Plants showered by rain go through a panic-like state, a study published in the Proceedings of the National Academy of Sciences revealed.

Scientists discovered that being sprinkled with water causes a chain of chemical changes in plants similar to how they react when sensing danger. Harvey Millar, one of the study’s authors, said that rainwater can spread bacteria, viruses, or other harmful particles when droplets bounce from one plant to another. Millar and his team believe that when plants sense such hazards, a warning system within them activates.


To study this reaction, the team subjected some plants to a simulated rain shower using a bottle spray. During the first 10 minutes of the fake rain shower, the scientists observed reactions from hundreds of the plants’ genes, which caused temporary changes in the proteins and hormones within the plants.

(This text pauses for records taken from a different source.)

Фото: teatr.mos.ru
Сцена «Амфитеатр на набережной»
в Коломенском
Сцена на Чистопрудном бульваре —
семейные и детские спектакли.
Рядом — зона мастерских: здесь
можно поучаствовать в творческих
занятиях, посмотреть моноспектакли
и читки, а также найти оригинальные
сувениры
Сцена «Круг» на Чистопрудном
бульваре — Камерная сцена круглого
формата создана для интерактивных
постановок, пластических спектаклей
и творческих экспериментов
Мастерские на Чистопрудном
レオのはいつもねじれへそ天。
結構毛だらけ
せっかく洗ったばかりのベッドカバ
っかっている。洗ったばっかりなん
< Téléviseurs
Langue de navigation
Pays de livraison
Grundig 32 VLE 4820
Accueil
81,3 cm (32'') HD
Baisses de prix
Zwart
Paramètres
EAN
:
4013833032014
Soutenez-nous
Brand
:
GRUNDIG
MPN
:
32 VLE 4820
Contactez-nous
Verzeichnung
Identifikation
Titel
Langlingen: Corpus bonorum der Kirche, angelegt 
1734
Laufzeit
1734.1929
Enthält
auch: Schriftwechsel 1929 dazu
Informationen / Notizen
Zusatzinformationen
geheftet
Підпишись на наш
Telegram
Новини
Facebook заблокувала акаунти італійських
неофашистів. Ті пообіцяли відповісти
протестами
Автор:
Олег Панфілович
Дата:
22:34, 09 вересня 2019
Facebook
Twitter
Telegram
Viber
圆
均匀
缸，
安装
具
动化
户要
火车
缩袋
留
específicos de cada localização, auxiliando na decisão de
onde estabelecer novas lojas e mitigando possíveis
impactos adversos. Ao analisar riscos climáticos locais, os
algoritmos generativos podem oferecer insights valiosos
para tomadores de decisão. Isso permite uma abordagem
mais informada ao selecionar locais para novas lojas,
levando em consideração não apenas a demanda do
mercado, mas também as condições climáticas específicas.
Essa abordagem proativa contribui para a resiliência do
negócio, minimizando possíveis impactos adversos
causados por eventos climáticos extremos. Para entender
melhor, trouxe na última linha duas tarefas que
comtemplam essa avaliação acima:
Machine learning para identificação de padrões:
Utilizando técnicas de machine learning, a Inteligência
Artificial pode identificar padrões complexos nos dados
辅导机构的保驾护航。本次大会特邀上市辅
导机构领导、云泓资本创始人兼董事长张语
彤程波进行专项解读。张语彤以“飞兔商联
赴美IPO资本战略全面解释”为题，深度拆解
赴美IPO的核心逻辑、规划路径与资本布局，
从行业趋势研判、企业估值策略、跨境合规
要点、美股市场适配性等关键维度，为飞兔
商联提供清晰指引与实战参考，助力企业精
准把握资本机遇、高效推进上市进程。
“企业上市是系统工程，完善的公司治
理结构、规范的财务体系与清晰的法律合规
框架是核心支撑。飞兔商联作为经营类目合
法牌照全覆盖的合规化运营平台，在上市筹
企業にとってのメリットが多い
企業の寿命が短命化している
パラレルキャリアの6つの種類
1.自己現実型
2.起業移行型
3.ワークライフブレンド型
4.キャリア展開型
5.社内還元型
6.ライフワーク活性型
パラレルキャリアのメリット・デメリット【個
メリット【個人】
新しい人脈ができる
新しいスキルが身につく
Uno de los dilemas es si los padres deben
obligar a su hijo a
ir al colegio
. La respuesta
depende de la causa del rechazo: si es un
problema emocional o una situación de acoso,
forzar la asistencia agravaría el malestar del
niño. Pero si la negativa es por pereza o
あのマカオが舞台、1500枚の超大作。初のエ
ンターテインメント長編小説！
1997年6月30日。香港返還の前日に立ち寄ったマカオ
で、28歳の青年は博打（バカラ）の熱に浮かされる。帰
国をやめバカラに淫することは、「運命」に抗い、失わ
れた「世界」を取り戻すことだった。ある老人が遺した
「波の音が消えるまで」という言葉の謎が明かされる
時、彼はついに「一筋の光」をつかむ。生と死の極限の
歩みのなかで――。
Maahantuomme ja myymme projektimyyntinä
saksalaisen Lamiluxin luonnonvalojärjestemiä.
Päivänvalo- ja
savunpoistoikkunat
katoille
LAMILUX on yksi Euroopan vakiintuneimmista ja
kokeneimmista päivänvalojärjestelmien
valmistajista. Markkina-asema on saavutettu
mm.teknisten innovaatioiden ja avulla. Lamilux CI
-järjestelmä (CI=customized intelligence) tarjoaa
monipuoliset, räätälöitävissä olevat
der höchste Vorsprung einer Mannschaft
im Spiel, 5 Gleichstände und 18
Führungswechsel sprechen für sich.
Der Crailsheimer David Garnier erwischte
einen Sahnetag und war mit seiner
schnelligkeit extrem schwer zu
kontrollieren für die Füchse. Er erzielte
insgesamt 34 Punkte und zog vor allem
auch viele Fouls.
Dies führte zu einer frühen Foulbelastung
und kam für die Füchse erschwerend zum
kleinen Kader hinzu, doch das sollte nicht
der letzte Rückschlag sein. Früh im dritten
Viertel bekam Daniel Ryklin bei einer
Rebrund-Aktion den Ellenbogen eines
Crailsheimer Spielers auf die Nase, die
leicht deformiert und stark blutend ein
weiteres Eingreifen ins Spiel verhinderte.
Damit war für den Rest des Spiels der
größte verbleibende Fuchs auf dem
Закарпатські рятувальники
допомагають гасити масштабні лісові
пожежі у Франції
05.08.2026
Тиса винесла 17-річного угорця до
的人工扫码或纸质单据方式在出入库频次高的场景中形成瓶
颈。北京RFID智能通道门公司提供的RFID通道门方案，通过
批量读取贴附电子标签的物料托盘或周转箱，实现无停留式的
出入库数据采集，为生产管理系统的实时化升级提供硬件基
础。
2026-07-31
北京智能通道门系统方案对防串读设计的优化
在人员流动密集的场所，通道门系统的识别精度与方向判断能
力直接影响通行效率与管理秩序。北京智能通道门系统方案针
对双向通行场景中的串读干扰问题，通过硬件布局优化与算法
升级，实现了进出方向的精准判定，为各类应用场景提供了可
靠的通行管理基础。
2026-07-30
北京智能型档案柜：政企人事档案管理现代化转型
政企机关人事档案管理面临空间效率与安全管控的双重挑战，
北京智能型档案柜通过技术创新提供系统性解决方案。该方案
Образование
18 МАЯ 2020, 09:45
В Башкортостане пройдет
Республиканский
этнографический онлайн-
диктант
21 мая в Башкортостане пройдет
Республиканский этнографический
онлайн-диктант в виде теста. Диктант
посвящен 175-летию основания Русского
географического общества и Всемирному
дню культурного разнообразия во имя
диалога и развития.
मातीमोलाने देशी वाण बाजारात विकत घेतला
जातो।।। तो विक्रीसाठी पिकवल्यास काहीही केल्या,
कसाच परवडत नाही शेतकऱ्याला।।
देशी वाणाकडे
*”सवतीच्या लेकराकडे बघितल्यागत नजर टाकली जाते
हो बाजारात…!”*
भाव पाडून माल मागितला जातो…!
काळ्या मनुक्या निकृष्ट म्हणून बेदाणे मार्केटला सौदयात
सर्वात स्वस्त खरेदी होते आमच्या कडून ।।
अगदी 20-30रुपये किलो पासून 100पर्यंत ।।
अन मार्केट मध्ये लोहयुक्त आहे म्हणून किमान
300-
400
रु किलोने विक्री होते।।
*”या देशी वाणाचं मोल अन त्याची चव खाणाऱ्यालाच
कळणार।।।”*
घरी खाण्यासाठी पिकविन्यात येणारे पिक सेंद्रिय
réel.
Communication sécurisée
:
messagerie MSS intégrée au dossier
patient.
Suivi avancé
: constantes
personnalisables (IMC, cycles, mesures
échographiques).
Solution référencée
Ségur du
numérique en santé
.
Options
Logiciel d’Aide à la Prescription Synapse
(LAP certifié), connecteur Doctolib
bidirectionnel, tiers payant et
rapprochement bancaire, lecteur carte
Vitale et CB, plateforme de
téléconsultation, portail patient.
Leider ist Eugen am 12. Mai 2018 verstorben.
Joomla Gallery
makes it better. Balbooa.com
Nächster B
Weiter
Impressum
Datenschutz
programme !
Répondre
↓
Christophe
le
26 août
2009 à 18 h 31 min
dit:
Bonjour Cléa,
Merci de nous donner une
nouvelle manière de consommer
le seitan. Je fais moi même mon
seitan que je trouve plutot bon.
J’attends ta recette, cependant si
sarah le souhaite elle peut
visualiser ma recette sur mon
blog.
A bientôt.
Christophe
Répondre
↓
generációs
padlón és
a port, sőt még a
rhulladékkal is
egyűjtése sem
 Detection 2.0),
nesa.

The researchers explained that the reaction is triggered by a powerful protein known as Myc2.


Myc2 also causes the production of jasmonic acid, which controls several physiological processes in plants that are related to growth and reaction to stress. When jasmonic acid travels through the air, it serves as plants’ way to communicate danger to one another. Through this chemical, a plant could inform other plants about what is happening around them and how it is coping with the stressful situation.


According to Millar, the chain of reactions that their team observed is the complex defense that plants use to protect themselves since they are unable to move away from danger. The study noted, however, that despite having this remarkable ability, repeated and excessive contact with water can stunt the growth of plants and delay their flowering.